From Trash To Treasure: North Country High School Students Clean Clyde Pond Campsites
Two campsites on Clyde Pond in Newport are ready for the summer, thanks to cleanup crews from an alternative education program at North Country High School. It's called North Country Academy; these students don’t thrive in traditional academic settings, but over the past few months they’ve enjoyed kayaking to a rustic worksite.
The sun breaks through clouds early in the morning as eight teenagers drag kayaks to the shoreline of Clyde Pond. Only a short drive from Interstate 91, this is a surprisingly pristine spot on the 740-mile Northern Forest Canoe Trail. But the trail’s regional field coordinator Jack Powell says it used to be a hideous party pit.
“There was a lot of trash around. There [were] dead animals, car seats, luggage – I think we got 25 tires we pulled from around the area. The whole site was a mess,” Powell recalls.

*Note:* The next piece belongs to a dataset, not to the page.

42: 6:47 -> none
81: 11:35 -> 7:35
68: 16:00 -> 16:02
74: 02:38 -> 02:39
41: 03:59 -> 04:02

Christian Poulin, almost 15, says he hopes future campers will see all this work and stop trashing the place. “Because it just shows people that we care, and that we’re not doing this just for our benefit, we’re doing it for other people,” he explains.
The student cleanup crew is also restoring a second campsite on an island in the middle of the pond.

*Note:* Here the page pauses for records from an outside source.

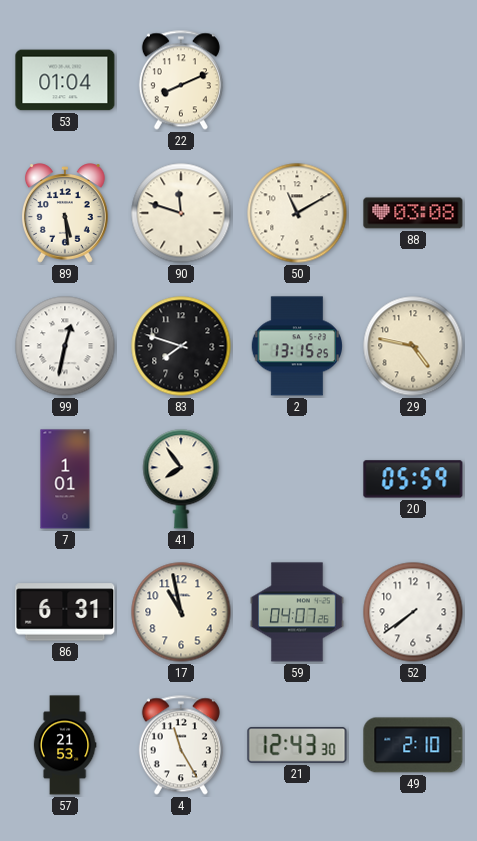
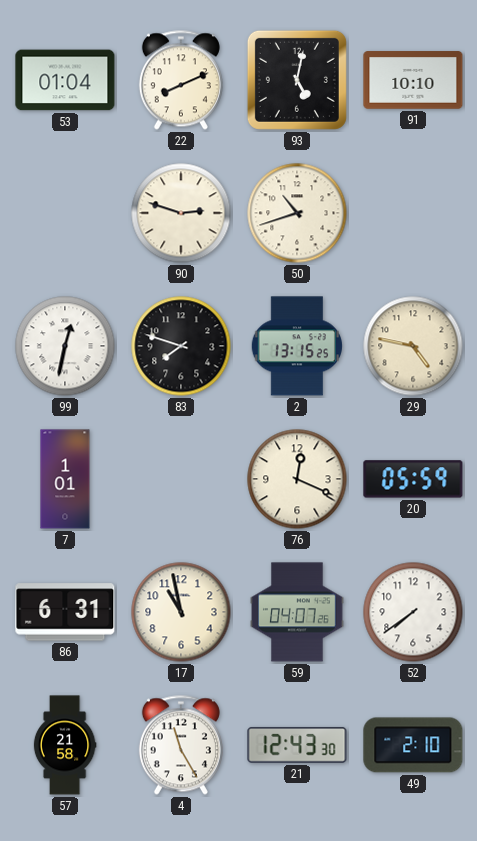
93: none -> 5:02
91: none -> 10:10
89: 5:29 -> none
90: 11:48 -> 2:48
50: 11:10 -> 10:42
88: 03:08 -> none
41: 7:54 -> none
76: none -> 12:19
57: 21:53 -> 21:58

“Get yourself a life jacket and stuff like that,” Andrew Bouchard calls out.
He’s the special education teacher leading this project with support from the Vermont Community Foundation, and Great Bay Hydro, which owns the land.
Bouchard paddles a canoe, surrounded by his students in brightly colored kayaks. Across the water, there are a few final jobs to do.
"Yeah I was going to have maybe a couple of them work on that little trail thing,” he says, as he drags his canoe onshore.
A few workers build a rustic, cedar privacy fence for a new composting privy. Others gather wood for a fire. Still others write in their nature journals.
Ryan Lahue picks up a pencil and starts his poem. “The smell of the pine reminds me of home, as a little kid running around in the woods feeling freedom to the open woods where we all gather, many trees that stand tall and still,” he reads from a black and white composition book.
This is a pencil-and-paper kind of place. No cell phones in sight.
Observing quietly from a stand of trees, Andrew Bouchard hopes his students are making lifetime memories in these woods.
“To be able to point to something for the rest of their lives and be like, ‘Oh over there, when I was in high school we did this campsite thing,’” he says.
He likes the way they’ve become stewards of the nearly hidden place they have greatly improved.
Kids finish their work and a few hardy souls jump in the frigid water, then scramble up the muddy bank to a blazing fire for s’mores.
That’s where they get heartfelt thanks from Jack Powell, on behalf of the Northern Forest Canoe Trail.
“This place looks so much better. The privy looks awesome. The sign and box look great. Compared to what this place was, you guys have done an amazing job and I hope you are enjoying the reward right now,” he tells them before he takes a group photo.
The only down side some of the campsite workers see to finishing their final chores is that they have to head back across the pond to school for study hall.
But they say they’ll be back to have fun this summer.